Digital regulations are essential for individuals and firms to protect against vulnerabilities in software and cloud services. Misconfigurations, errors, or inadequacy within information systems can lead to significant data breaches. Companies must adopt professionally designed guidelines to ensure the best security practices. Vulnerability management requires continuous monitoring and vigilance, as assets and configurations change over time. Malicious actors continuously seek to identify vulnerabilities, exploit weaknesses, and compromise vulnerable systems, software, and products.

Ongoing vulnerability management involves setting up a vulnerability management process, automating patch management, and performing vulnerability scans at regular intervals. Vulnerability scoring helps prioritize responses to potential harm. Most firms use the Common Vulnerability Scoring System (CVSS), which divides vulnerabilities into four categories: Base, Threat, Environmental, and Supplemental. The Exploit Prediction Scoring System (EPSS) enhances CVSS by providing information on the likelihood of a cybercriminal exploiting a particular vulnerability. However, bad actors exploit only 2% to 7% of vulnerabilities.

Cybersystem attackers exploit numerous vulnerabilities, with over half of corporate vulnerabilities dating back to 2016 or earlier. They can use older vulnerabilities to launch critical vulnerability chaining attacks, which can be direct or indirect. Cybersecurity professionals use open-source information to assess threat levels and generate alerts to identify and block attacks. There are four types of threat intelligence: technical, tactical, strategic, and operational.

Human involvement is crucial in managing vulnerabilities, as it helps organizations understand how users and IT practitioners interact with systems.
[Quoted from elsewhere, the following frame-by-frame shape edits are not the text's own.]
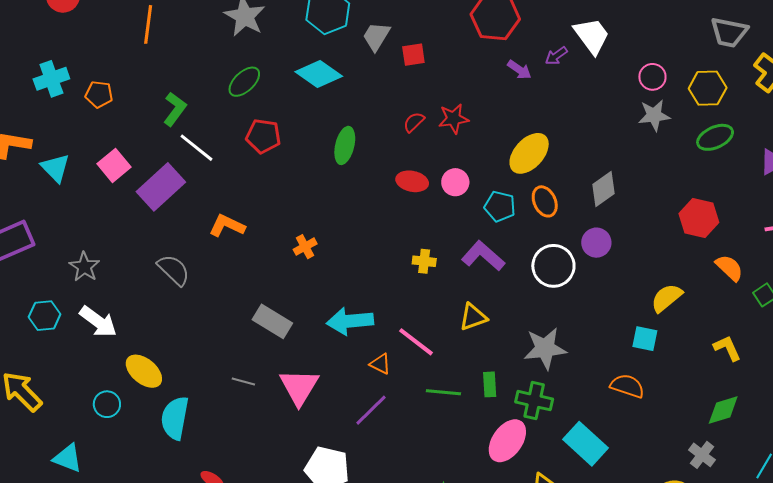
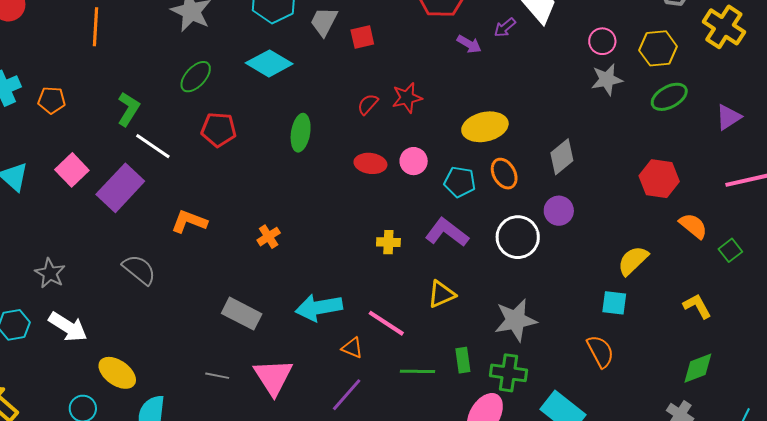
yellow ellipse: (529, 153) -> (485, 127), turned 39
orange semicircle: (627, 386) -> (600, 351), turned 48

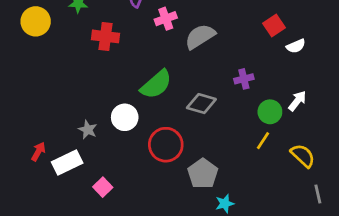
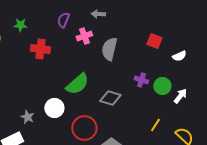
red square: (274, 25) -> (154, 41), moved, turned -35
gray semicircle: (200, 36) -> (109, 49), turned -45
purple cross: (244, 79) -> (141, 80), turned 32
green circle: (270, 112) -> (162, 86), moved

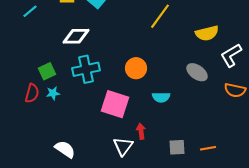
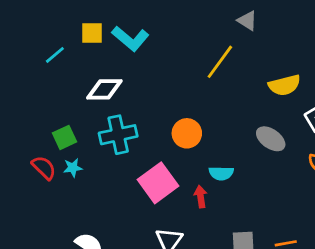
cyan line: (30, 11) -> (55, 55), moved
red semicircle: (32, 93) -> (44, 168), turned -60
pink square: (115, 104) -> (158, 183), turned 36
red arrow: (141, 131) -> (201, 197), moved

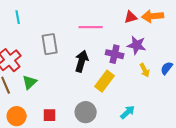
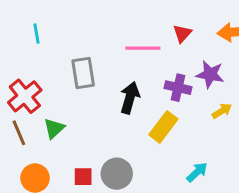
red triangle: (131, 17) -> (182, 34), moved, turned -32
yellow arrow: (145, 70) -> (222, 111), turned -96
gray circle: (86, 112) -> (117, 174), moved

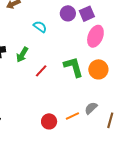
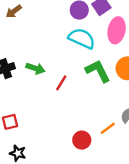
cyan semicircle: (40, 27) -> (82, 38), moved, size x1.6
green arrow: (22, 55) -> (35, 68), turned -91

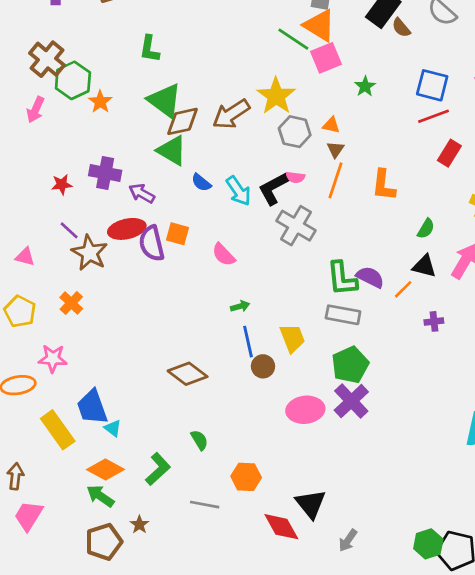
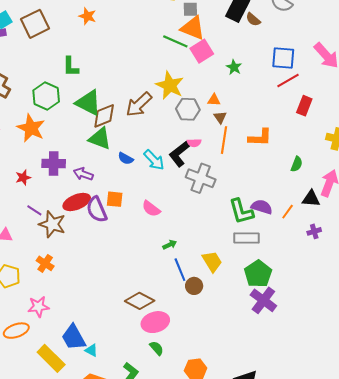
green hexagon: (73, 80) -> (46, 96), moved
orange star: (100, 102) -> (31, 128), moved, size x1.6
orange L-shape: (384, 185) -> (260, 137), turned -85
black triangle: (424, 266) -> (311, 199), moved
pink ellipse: (305, 410) -> (155, 322), moved

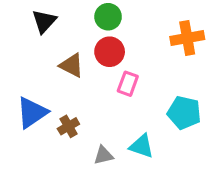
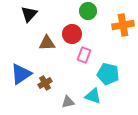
green circle: (108, 17) -> (88, 11), moved
brown triangle: (72, 65) -> (47, 43), turned -30
cyan pentagon: (184, 113) -> (108, 74), moved

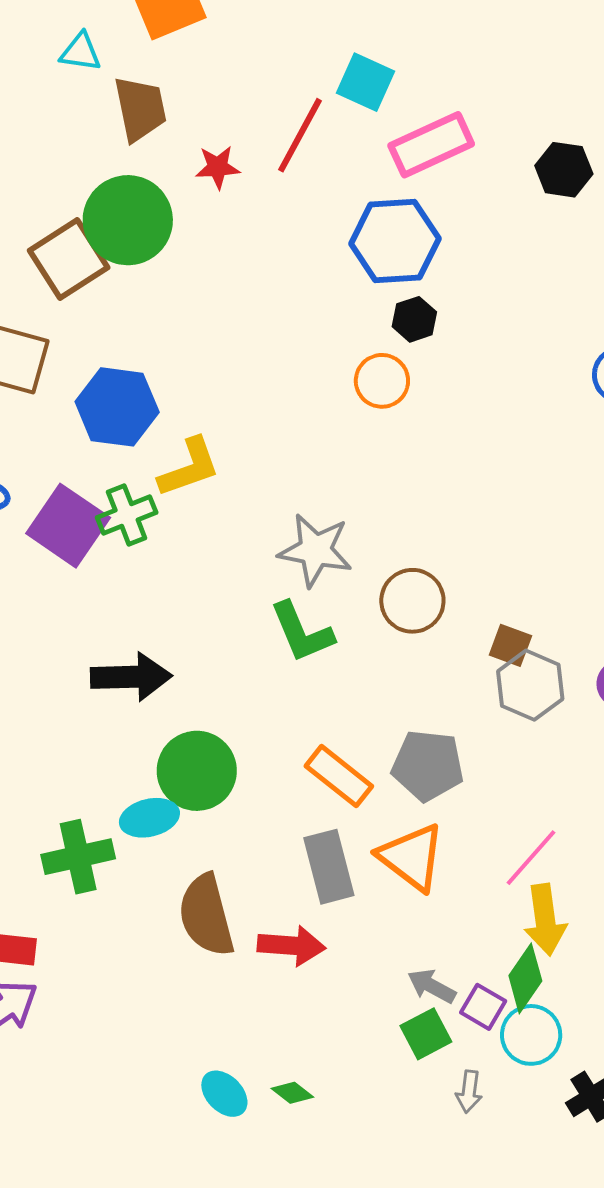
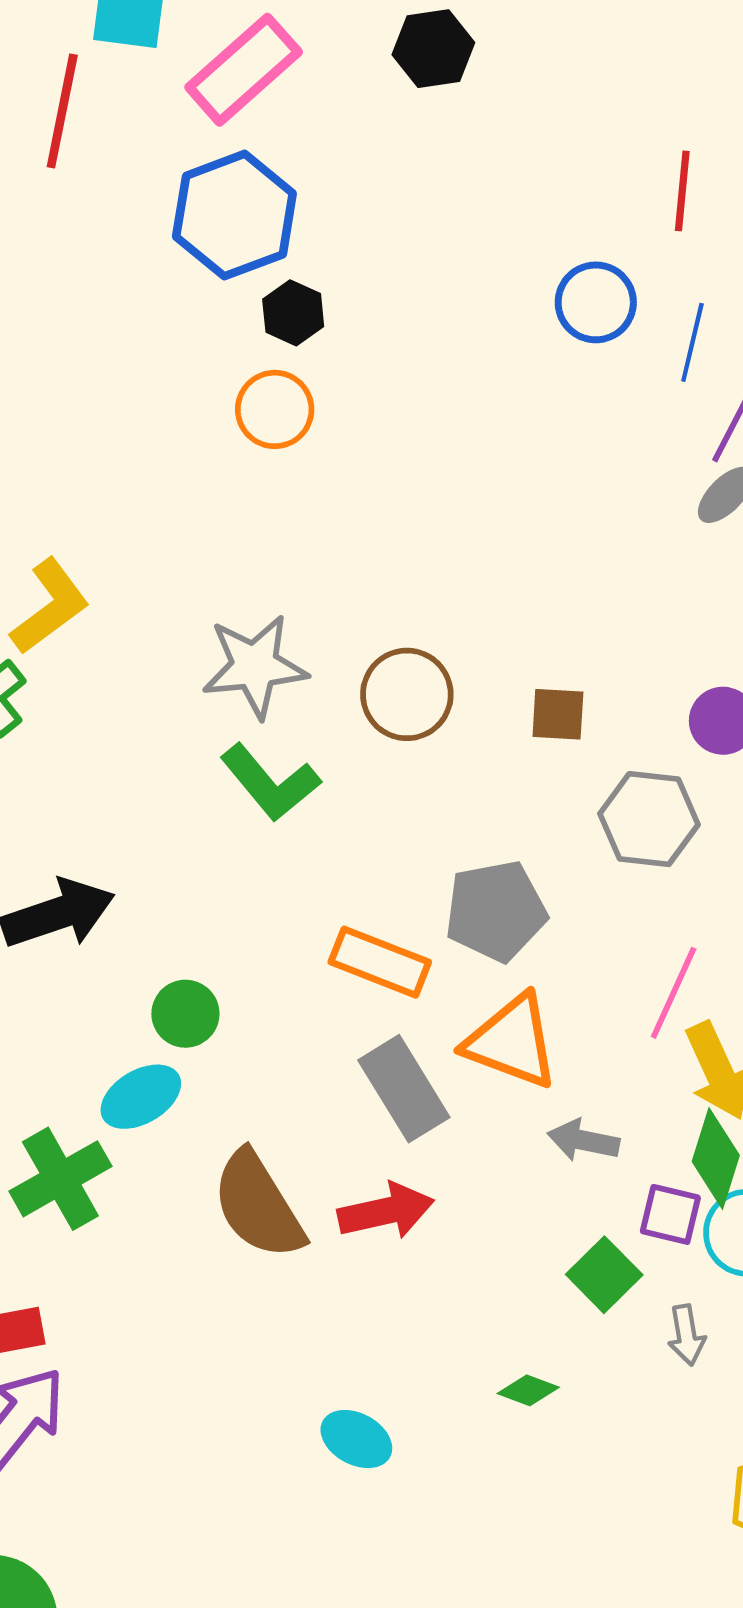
gray hexagon: (530, 685) -> (649, 819), moved
green circle: (197, 771) -> (185, 1014), size x0.6
gray arrow: (432, 986) -> (583, 1140), moved
green diamond: (292, 1093) -> (528, 1390), moved

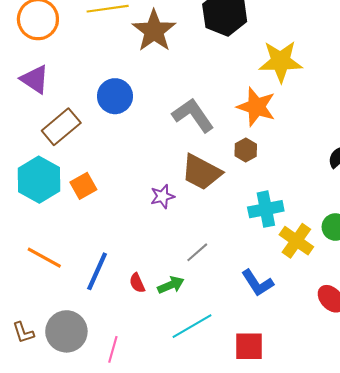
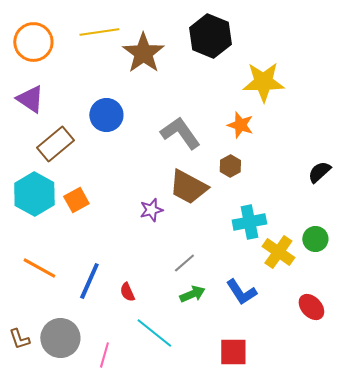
orange star: (256, 107) -> (240, 125), size x0.7
green arrow: (171, 285) -> (192, 294), moved
cyan line: (192, 326) -> (154, 333), moved, turned 69

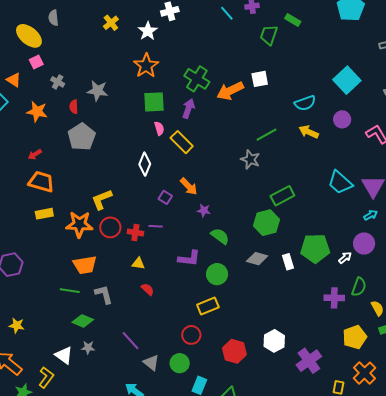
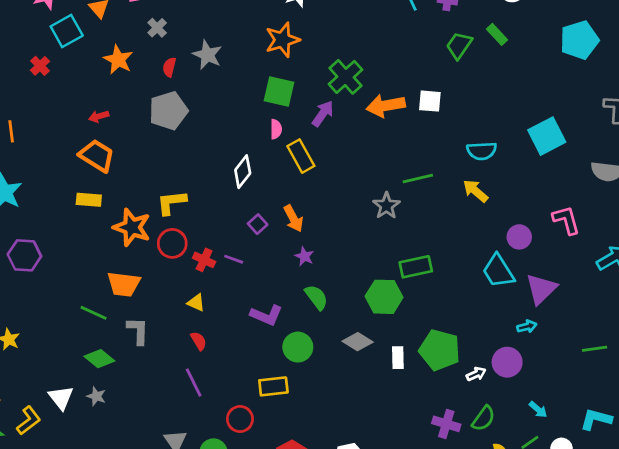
purple circle: (342, 119) -> (519, 237), moved
purple line: (130, 341) -> (194, 383), moved

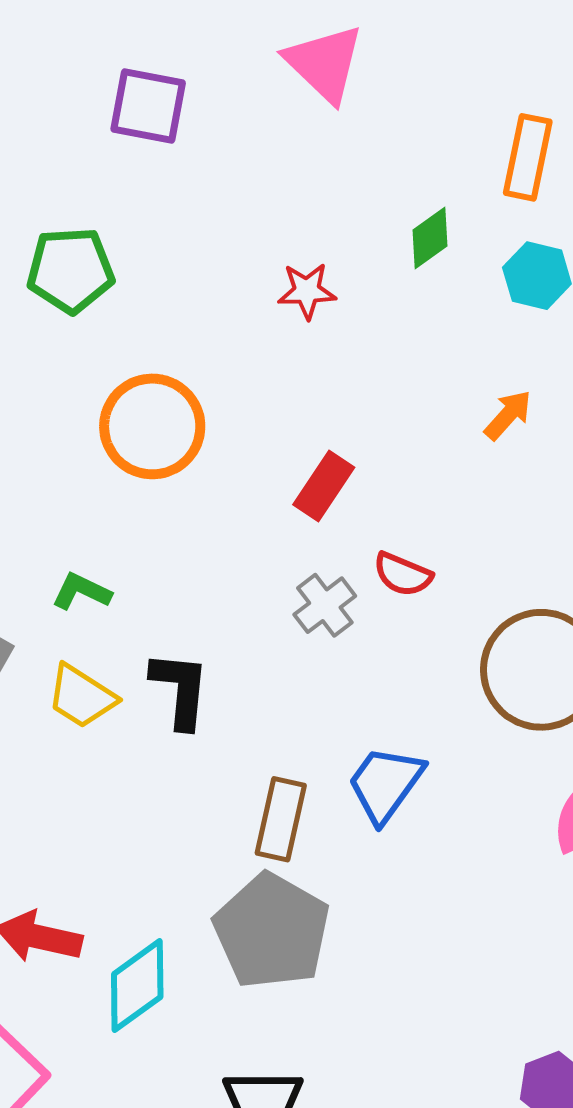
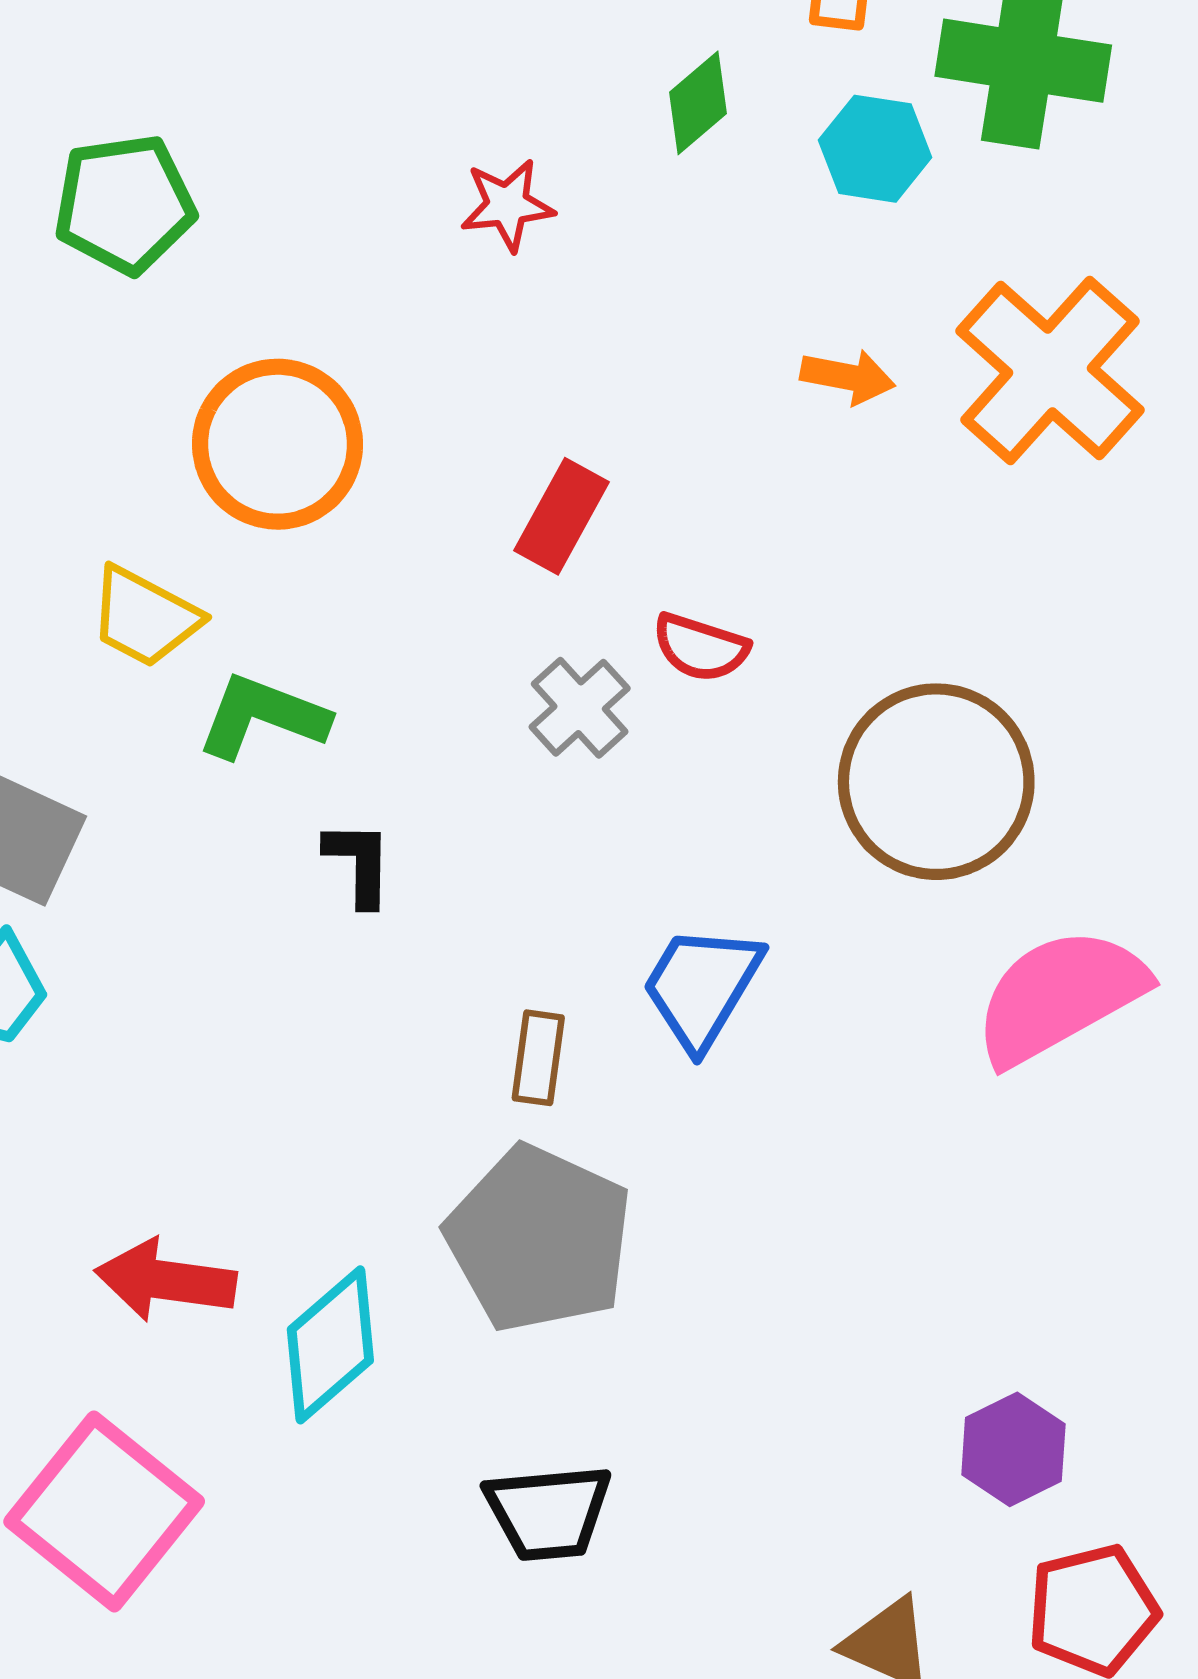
orange arrow: (508, 415) -> (848, 377), turned 64
green L-shape: (81, 591) -> (263, 716), moved, size x1.4
black L-shape: (180, 690) -> (359, 863), size x0.7
yellow trapezoid: (81, 696) -> (145, 617), moved
brown rectangle: (281, 819) -> (538, 1058), size x0.7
Human factors engineering (HFE) deploys human capacities and limitations when designing tools and products, including digital systems. Cybersecurity professionals should be educated about human psychology to gain insights into cybercrime perpetrators and avoid fatigue and burnout.

Leaders should construct their organizations with security in mind, and firms must incorporate security into their initial development of systems and software. Engineers often develop software and digital systems without incorporating security measures in the development stage.